BEGIN

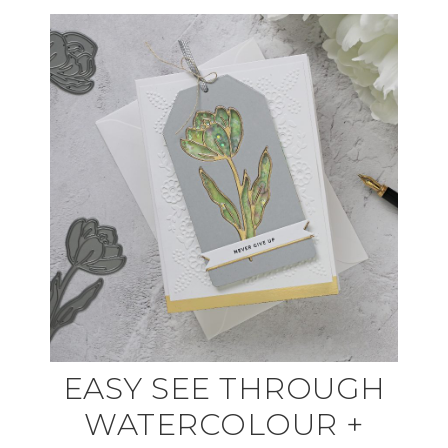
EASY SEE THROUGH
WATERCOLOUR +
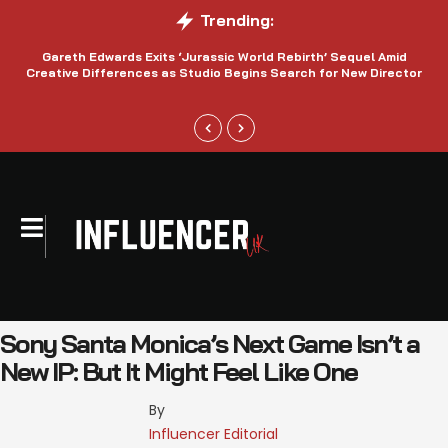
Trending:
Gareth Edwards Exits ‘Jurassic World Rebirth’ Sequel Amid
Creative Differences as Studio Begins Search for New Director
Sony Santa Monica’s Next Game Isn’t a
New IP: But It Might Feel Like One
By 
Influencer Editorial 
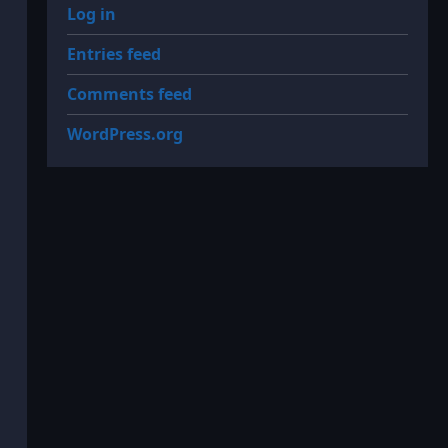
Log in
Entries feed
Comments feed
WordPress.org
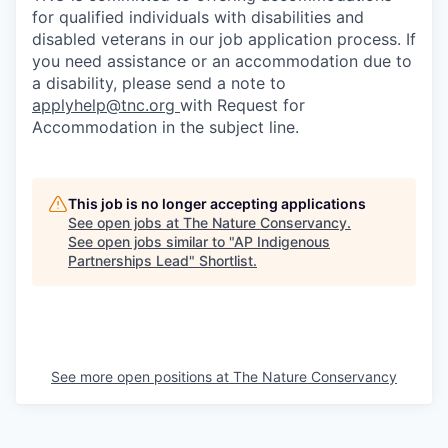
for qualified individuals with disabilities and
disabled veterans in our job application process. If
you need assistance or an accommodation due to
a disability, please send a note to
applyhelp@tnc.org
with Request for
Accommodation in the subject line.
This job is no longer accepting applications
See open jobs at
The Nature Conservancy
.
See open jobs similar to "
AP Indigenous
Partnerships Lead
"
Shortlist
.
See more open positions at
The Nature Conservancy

END
BEGIN

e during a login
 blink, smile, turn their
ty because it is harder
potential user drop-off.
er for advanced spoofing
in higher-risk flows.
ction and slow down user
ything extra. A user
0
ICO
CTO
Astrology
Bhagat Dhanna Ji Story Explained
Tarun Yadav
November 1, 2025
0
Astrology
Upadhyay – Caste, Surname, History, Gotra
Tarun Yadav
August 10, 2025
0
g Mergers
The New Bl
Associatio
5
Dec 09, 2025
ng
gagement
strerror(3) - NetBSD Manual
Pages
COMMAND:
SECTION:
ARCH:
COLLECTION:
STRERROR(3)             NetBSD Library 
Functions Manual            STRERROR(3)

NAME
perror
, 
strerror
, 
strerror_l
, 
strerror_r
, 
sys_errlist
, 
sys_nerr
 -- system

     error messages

END

Instructions to follow -> Reproduce each line in the listing above that mentions the string "open".

Answer space ->
See open jobs at
See open jobs similar to "
See more open positions at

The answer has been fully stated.